%%
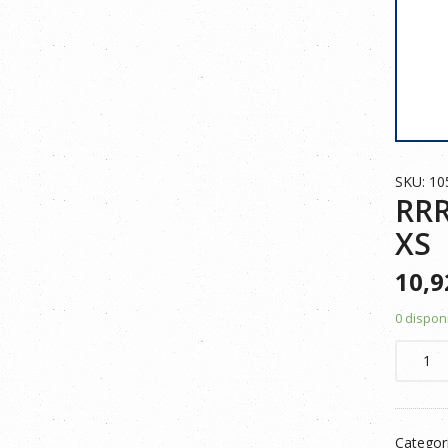
SKU: 1
RRR
XS
10,
0 dispon
RRR
POLO
BICOLO
RAYA
Categor
105505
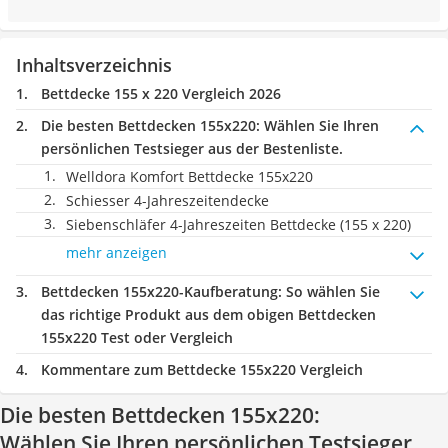
Inhaltsverzeichnis
Bettdecke 155 x 220 Vergleich 2026
Die besten Bettdecken 155x220:
Wählen Sie Ihren
persönlichen Testsieger aus der Bestenliste.
Welldora Komfort Bettdecke 155x220
Schiesser 4-Jahreszeitendecke
Siebenschläfer 4-Jahreszeiten Bettdecke (155 x 220)
mehr anzeigen
Bettdecken 155x220-Kaufberatung
: So wählen Sie
das richtige Produkt aus dem obigen Bettdecken
155x220 Test oder Vergleich
Kommentare zum Bettdecke 155x220 Vergleich
Die besten Bettdecken 155x220:
Wählen Sie Ihren persönlichen Testsieger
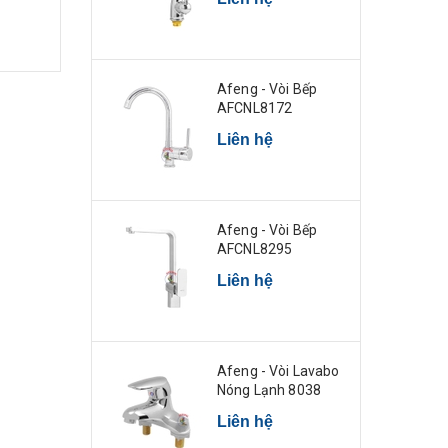
Afeng - Vòi Bếp
AFCNL8172
Liên hệ
Afeng - Vòi Bếp
AFCNL8295
Liên hệ
Afeng - Vòi Lavabo
Nóng Lạnh 8038
Liên hệ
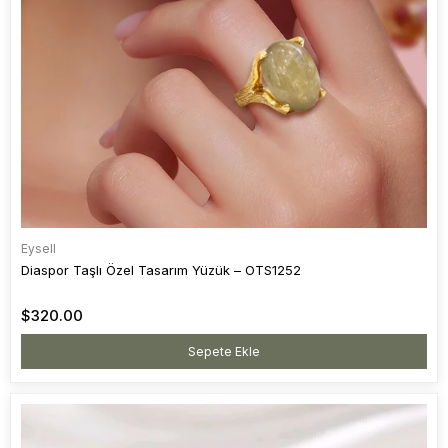
Eysell
Diaspor Taşlı Özel Tasarım Yüzük – OTS1252
$320.00
Sepete Ekle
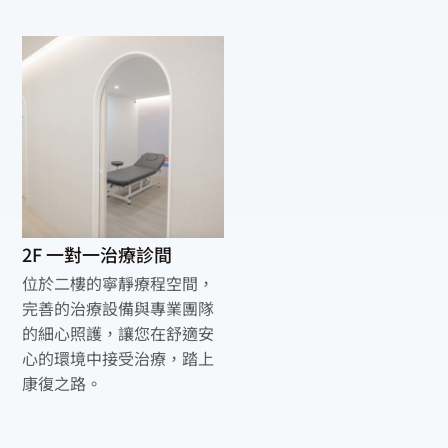
2F 一對一治療診間
位於二樓的寧靜療程空間，
完善的治療設備與專業團隊
的細心照護，讓您在舒適安
心的環境中接受治療，踏上
康復之路。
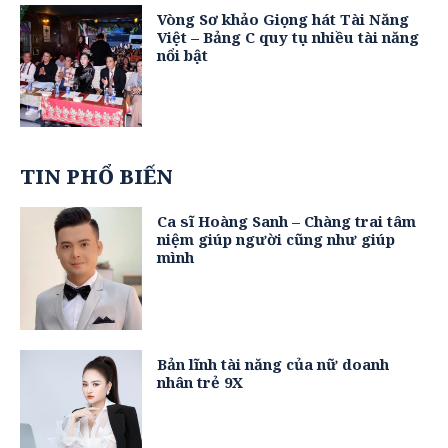
Vòng Sơ khảo Giọng hát Tài Năng
Việt – Bảng C quy tụ nhiều tài năng
nổi bật
TIN PHỔ BIẾN
Ca sĩ Hoàng Sanh – Chàng trai tâm
niệm giúp người cũng như giúp
mình
Bản lĩnh tài năng của nữ doanh
nhân trẻ 9X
%%
■ Work required
Keep to the lines above from the line with "155x220 Test oder Vergleich" to the line with "Ca sĩ Hoàng Sanh – Chàng trai tâm", and set down exactly those, inclusive, with nothing else and every picture left out.

■ Final answer
155x220 Test oder Vergleich
Kommentare zum Bettdecke 155x220 Vergleich
Die besten Bettdecken 155x220:
Wählen Sie Ihren persönlichen Testsieger
Afeng - Vòi Bếp
AFCNL8172
Liên hệ
Afeng - Vòi Bếp
AFCNL8295
Liên hệ
Afeng - Vòi Lavabo
Nóng Lạnh 8038
Liên hệ
Eysell
Diaspor Taşlı Özel Tasarım Yüzük – OTS1252
$320.00
Sepete Ekle
2F 一對一治療診間
位於二樓的寧靜療程空間，
完善的治療設備與專業團隊
的細心照護，讓您在舒適安
心的環境中接受治療，踏上
康復之路。
Vòng Sơ khảo Giọng hát Tài Năng
Việt – Bảng C quy tụ nhiều tài năng
nổi bật
TIN PHỔ BIẾN
Ca sĩ Hoàng Sanh – Chàng trai tâm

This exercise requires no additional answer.